**Prompt:** Your reply should be a single number, the count of lines in the records that contain the string "Controls".
▶
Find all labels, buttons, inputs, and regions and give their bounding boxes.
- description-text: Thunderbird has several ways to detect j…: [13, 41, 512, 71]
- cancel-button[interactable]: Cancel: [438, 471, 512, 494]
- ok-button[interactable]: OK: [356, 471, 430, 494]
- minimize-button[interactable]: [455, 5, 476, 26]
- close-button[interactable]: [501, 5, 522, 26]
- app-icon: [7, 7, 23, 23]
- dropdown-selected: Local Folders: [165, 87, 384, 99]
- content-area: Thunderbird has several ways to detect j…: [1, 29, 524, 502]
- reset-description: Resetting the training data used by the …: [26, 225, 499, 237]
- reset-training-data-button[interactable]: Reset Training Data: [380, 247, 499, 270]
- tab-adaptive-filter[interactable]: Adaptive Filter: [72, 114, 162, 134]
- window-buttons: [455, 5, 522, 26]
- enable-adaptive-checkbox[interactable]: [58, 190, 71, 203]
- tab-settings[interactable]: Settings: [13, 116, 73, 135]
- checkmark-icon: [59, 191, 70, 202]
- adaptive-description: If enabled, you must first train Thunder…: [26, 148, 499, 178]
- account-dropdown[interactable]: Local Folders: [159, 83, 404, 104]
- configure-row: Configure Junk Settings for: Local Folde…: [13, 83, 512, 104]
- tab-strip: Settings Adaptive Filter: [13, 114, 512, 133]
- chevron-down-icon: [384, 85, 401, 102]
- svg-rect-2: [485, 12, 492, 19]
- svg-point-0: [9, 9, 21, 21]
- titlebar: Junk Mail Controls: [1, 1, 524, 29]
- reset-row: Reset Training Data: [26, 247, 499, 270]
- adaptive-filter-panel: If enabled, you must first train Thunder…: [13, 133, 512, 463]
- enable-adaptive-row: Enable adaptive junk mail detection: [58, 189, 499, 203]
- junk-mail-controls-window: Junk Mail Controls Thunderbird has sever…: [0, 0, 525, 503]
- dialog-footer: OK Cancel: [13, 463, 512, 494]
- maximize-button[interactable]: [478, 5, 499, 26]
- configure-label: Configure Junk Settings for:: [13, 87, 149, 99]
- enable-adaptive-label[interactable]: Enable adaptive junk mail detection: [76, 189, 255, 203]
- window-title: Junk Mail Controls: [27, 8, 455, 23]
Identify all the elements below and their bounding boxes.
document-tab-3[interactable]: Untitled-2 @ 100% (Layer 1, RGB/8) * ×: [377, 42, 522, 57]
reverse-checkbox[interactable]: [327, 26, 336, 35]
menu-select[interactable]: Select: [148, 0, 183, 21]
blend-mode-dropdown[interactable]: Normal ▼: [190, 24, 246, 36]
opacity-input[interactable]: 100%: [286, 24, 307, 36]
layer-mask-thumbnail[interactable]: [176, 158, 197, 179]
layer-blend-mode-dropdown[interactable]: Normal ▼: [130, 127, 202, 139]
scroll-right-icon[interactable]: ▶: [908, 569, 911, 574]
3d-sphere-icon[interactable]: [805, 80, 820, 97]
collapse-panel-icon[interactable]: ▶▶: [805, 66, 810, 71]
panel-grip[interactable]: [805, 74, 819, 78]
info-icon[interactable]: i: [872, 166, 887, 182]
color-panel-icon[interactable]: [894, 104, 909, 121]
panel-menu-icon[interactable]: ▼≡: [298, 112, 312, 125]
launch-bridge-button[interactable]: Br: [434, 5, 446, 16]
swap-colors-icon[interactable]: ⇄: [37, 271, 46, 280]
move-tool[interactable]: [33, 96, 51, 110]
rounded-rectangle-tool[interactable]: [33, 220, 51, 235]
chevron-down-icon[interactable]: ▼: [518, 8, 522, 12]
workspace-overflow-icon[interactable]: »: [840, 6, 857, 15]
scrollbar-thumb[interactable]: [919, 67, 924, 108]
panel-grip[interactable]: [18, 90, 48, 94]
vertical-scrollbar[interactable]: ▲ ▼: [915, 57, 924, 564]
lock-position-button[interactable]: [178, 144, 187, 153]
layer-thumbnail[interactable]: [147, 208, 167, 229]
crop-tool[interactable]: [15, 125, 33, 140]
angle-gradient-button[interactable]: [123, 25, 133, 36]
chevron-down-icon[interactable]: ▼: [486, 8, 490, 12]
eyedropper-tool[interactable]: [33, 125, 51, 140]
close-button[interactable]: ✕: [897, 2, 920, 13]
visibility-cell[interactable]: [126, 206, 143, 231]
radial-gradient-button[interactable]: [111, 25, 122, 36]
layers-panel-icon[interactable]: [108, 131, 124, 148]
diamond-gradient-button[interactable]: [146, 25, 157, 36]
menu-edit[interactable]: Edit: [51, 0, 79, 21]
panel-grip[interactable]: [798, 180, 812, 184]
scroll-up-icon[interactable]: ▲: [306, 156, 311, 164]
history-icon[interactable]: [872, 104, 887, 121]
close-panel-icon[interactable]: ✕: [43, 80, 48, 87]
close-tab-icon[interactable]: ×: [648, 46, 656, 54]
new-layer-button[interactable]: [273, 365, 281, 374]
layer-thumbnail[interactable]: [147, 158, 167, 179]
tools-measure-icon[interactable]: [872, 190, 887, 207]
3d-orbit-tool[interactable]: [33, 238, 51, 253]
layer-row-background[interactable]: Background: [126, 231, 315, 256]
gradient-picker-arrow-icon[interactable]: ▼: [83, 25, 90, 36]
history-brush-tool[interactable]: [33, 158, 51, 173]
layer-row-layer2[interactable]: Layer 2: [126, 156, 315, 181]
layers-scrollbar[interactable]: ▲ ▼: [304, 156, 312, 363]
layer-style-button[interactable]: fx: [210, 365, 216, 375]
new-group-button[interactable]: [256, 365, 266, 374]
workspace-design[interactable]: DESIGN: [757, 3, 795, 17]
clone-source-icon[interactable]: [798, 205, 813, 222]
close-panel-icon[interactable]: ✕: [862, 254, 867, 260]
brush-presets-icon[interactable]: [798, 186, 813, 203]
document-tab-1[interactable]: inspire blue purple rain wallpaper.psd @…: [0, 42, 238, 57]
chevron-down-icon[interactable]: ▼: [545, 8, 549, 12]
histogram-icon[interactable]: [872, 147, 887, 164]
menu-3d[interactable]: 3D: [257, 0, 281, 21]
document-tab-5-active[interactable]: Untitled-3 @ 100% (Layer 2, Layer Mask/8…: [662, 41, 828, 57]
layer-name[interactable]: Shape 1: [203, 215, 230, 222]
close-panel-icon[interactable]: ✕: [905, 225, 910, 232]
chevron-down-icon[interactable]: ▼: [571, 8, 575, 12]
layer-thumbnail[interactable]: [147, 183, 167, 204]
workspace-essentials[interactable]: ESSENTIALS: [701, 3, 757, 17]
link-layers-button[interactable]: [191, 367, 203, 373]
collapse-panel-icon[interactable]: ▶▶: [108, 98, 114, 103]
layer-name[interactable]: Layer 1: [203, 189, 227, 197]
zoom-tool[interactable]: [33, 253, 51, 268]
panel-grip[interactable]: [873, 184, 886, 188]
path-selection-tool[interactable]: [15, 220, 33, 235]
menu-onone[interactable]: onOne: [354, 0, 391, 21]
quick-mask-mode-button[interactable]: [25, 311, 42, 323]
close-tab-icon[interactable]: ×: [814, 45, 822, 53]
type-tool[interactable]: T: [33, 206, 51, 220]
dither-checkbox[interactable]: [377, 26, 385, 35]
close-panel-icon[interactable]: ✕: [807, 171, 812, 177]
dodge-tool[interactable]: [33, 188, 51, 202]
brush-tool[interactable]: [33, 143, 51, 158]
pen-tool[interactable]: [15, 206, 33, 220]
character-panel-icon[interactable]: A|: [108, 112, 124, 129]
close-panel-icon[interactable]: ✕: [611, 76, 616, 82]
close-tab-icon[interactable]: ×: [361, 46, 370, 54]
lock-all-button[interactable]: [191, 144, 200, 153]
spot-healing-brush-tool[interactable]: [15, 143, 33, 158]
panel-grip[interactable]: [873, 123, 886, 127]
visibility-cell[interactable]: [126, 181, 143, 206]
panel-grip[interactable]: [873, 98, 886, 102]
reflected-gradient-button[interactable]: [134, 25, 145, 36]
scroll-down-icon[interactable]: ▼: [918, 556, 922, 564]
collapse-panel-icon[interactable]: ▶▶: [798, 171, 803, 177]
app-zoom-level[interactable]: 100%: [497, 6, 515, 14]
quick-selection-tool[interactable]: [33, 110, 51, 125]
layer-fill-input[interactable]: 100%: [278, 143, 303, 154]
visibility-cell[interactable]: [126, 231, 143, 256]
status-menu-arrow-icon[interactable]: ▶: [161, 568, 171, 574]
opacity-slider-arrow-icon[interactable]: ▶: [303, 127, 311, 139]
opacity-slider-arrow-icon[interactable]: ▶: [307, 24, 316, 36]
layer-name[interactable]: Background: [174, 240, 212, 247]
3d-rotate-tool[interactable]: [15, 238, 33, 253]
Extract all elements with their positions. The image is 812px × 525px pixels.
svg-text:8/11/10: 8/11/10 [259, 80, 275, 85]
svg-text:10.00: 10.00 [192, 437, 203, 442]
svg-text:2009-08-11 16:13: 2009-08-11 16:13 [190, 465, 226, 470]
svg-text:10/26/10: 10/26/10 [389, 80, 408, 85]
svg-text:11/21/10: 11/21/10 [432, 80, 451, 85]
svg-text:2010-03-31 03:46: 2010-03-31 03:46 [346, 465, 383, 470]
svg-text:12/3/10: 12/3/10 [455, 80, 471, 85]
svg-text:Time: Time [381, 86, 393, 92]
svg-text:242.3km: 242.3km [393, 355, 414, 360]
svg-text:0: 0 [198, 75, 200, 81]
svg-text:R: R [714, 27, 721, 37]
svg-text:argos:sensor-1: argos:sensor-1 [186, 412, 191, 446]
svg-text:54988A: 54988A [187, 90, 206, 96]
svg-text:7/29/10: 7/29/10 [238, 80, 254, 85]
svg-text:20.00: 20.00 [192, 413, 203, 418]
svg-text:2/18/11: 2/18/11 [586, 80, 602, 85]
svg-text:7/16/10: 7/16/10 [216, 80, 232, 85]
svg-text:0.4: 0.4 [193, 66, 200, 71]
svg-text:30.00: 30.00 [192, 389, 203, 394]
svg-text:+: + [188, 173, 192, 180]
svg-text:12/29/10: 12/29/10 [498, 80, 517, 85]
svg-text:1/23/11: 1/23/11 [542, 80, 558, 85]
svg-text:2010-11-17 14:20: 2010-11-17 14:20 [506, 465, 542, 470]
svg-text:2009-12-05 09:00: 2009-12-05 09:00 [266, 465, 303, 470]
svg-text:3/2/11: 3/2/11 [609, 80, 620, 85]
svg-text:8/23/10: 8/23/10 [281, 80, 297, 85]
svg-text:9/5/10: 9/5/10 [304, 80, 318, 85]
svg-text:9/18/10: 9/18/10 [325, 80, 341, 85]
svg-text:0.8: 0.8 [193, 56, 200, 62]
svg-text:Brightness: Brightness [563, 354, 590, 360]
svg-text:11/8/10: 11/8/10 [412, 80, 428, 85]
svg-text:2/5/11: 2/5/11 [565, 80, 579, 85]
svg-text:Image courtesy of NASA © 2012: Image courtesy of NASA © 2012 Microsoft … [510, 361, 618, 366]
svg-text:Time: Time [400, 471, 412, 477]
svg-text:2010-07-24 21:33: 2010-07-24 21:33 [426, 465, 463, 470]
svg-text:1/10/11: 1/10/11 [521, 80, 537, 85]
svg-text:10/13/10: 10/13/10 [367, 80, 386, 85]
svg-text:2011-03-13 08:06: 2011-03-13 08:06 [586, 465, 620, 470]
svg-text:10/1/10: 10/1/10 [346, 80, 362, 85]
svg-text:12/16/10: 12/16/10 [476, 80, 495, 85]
◀
**Result:** 3